WWII books you can recommend?

The WryGuy has a birthday coming and I’d like to find a really good book or two for him. He’s very into WWII stuff, and reads a lot on the subject. Recently, he’s read a biography of Churchill, some stuff about a Japanese soldier who mistakenly thought the war was still going on until sometime in the 1960s, and something along the lines of Band of Brothers by Steven Ambrose (in fact, it might have actually been Band of Brothers for all I know.)

Obviously, this is not stuff I would select, being more inclined to SF myself. So I need some help. I’d prefer to get him something that’s not “bestseller-ish” - and we’ve discovered he’s not a really big fan of Steven Ambrose’s writing.

Any ideas?

A terrific, enjoyable, and wonderful history of the war is “The Second World War” by John Keegan.

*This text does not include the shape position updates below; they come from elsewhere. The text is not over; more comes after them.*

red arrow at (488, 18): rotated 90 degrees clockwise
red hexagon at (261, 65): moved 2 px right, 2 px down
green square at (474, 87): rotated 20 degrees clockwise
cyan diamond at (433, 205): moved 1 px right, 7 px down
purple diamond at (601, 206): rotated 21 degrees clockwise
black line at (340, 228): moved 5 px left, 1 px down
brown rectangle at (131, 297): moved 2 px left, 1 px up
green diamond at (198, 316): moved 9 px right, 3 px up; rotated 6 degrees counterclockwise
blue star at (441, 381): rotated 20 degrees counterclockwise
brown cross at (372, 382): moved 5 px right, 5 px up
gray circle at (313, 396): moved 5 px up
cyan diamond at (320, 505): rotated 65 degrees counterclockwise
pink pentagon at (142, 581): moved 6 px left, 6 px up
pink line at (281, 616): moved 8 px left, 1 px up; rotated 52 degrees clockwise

Anything by Richard Overy is good. “Russia’s War” is a nice, insightful, and relatively brief treatment of the Germany-Russia conflict.

Liddell Hart’s history of the war is exceptional, though tougher reading.

Strange Victory by Ernest May. If you really want to understand how the Germans pulled off their invasion of France and get past all of the myths out there about it - this is the book to read. And it will be a good intro to a lot of the main personas that will come into play later in WWII.

I can’t recommend this book highly enough.

“Quartered Safe Out Here” by George MacDonald Fraser (author of the ‘Flashman’ novels); his own experiences in Burma as an infantryman in WW2, and a classic;

“Accidental Journey” by Max-Otto Loewenstein, a German Jew whose family fled to Britain in 1935; he was interned by the British in 1940,but wound up joining the British Army, and is at once funny and touching;

“Stalingrad” and “The Fall of Berlin” by Anthony Beevor, who has had access to newly opened ex-Soviet archives, which are stuffed full of catupred German Army documents–not just high-level reports, but letters and diaries of officers and men. Stunning books that personalise the greatest struggles of the war.

“Into That Darkness” Gitty Sereny; a series of interviews with Fritz Stangl, who became the commandant of the extermination camp at Treblinka; a calm, yet horrifying progression from Austrian policeman, through euthaniser of the mentally deficient, to efficient mass exterminator.

“captured” German Army sources, and “Gitta” Sereny.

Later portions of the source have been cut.